— The task —
In the entries that follow, how many lines include the string "švýcarská"? The answer is the number only.

— Dataset records —
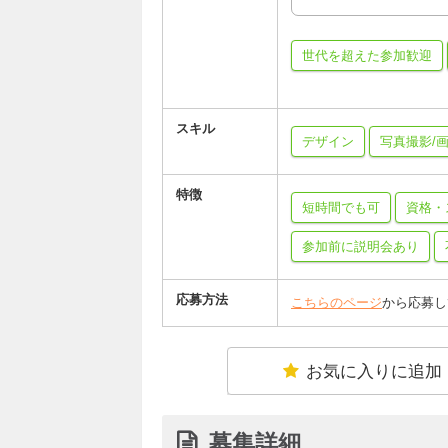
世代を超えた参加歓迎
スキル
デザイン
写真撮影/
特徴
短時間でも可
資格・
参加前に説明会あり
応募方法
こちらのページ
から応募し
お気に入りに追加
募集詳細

...

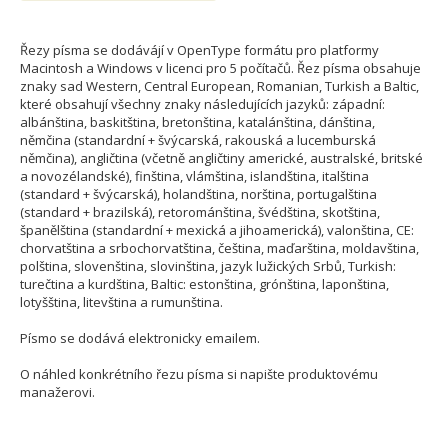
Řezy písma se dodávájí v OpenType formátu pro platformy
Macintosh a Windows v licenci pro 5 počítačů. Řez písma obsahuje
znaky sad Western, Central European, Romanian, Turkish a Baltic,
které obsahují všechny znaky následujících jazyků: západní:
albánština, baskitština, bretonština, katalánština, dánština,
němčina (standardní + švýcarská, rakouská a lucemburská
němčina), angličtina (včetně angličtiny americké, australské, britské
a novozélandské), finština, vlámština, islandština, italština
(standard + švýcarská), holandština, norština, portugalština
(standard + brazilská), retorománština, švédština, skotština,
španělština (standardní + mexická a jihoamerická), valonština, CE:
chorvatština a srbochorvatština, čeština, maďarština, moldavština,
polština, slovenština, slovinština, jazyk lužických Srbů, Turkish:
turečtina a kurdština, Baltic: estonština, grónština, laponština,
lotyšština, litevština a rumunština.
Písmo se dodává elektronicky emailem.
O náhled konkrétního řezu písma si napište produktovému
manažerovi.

— Completed task —
2